The closing arguments in the trial of Bradley Manning, where prosecutors are trying to persuade the judge that leaking to the press constitutes the treasonous act of aiding the enemy, came fast on the heels of the most significant bipartisan response to leak-based national security journalism that we have seen since the 1970s: Wednesday’s vote on the Amash amendment in the House. At no time since the Obama administration launched its war on national security journalism and its sources has the critical role of leaks and journalism been clearer. Without Edward Snowden‘s whistleblowing and Glenn Greenwald‘s reporting, NSA surveillance would still have been in the dark, protected by secrecy and bolstered by the “least untruthful” lies James Clapper delivered to Senator Ron Wyden.

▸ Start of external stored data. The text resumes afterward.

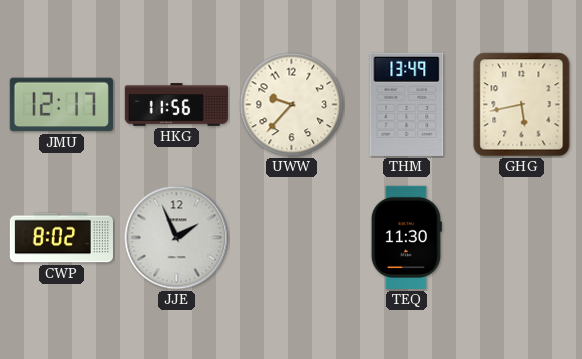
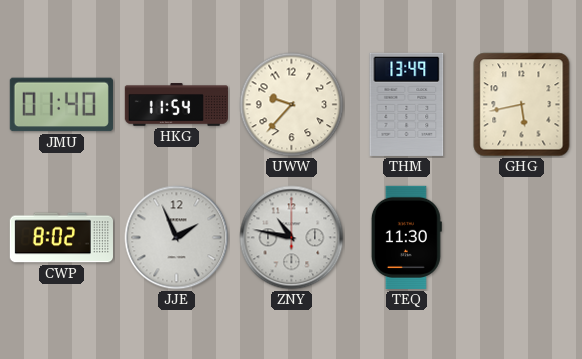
JMU: 12:17 -> 01:40
HKG: 11:56 -> 11:54
ZNY: none -> 10:47
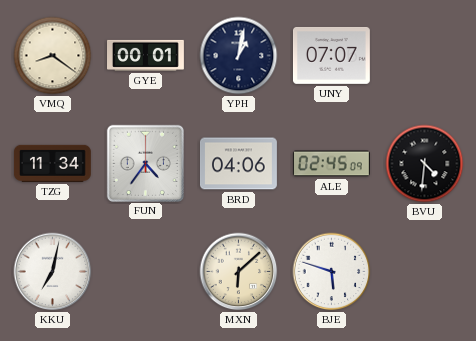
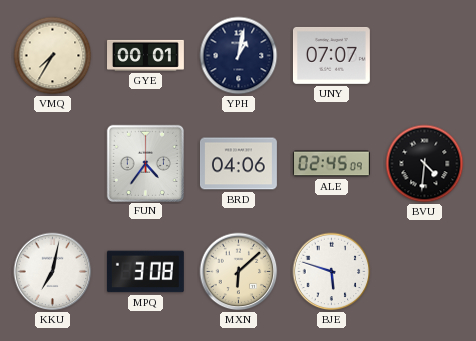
VMQ: 8:21 -> 7:35
TZG: 11:34 -> none
MPQ: none -> 3:08
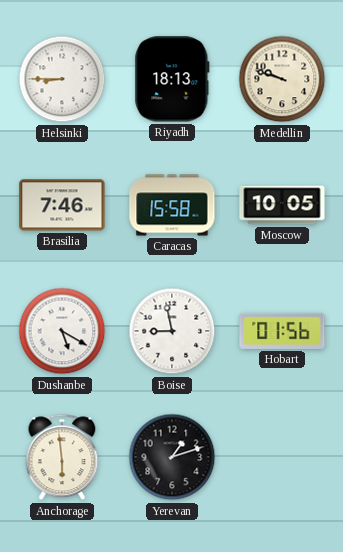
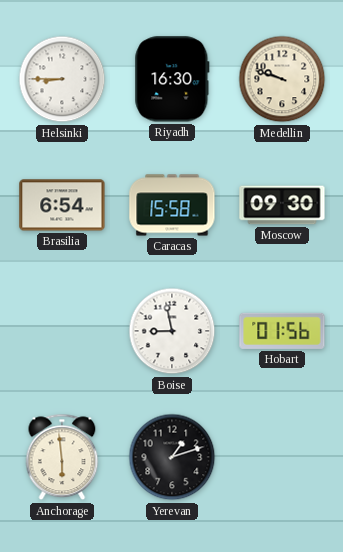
Riyadh: 18:13 -> 16:30
Brasilia: 7:46 -> 6:54
Moscow: 10:05 -> 09:30
Dushanbe: 5:20 -> none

Wednesday’s vote in the House may well yet turn out to be a turning-point on much more than just NSA surveillance – because dragnet surveillance of phone metadata is only one manifestation of our post-9/11 constitutional PTSD.

On Wednesday, Republicans such as Mike Rogers and Michele Bachmann joined House Democratic minority leader Nancy Pelosi and Republican Speaker John Boehner in voting with President Obama that we should be governed by our fears, rather than our values. But Jim Sensenbrenner, who introduced the original Patriot Act in 2001, joined 93 other Republicans and a majority of House Democrats, including Democratic leaders Clyburn and Becerra, to support Representative Amash’s proposed amendment to block NSA dragnet surveillance. And although this coalition lost the vote, its breadth and depth may mark the beginning of America’s awakening from a long panic- and anger-induced constitutional hiatus.

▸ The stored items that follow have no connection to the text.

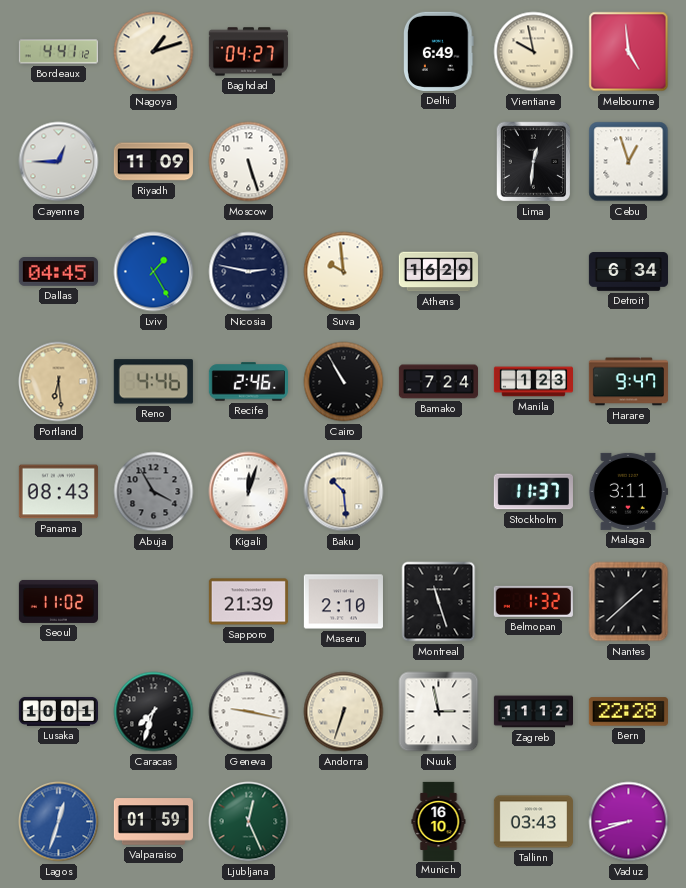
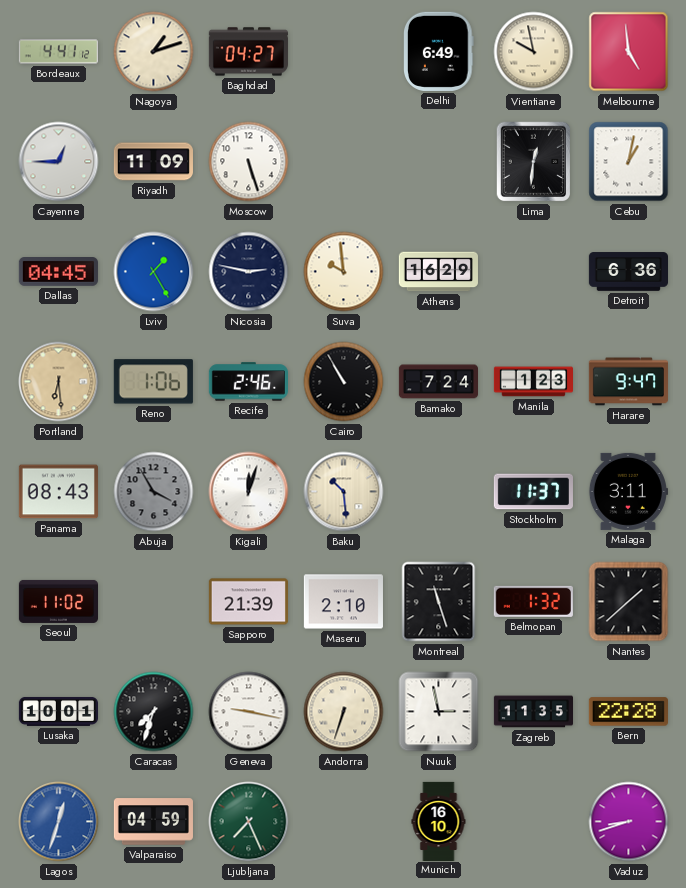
Cebu: 12:57 -> 1:02
Detroit: 6:34 -> 6:36
Reno: 4:46 -> 1:06
Zagreb: 11:12 -> 11:35
Valparaiso: 01:59 -> 04:59
Ljubljana: 12:26 -> 7:26
Tallinn: 03:43 -> none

We suffered a terrible blow on 11 September 2001. We responded with fear and anger. A fight-or-flight response is adaptive in any species. For us, given our power, fight was the only response we could imagine. But however understandable and justified the initial response, anger and panic can neither continue to define who we are, nor lead us to continue to sacrifice a broad set of constitutional rights.

Every year, we lose three times as many people to firearms-related homicides than we lost to terrorism on 11 September and in the dozen years since. But whether it be based on the second, fourth, fifth, sixth or eighth amendments, we have always seen resistance to compromising the bill of rights in our efforts to prevent or deter these homicides.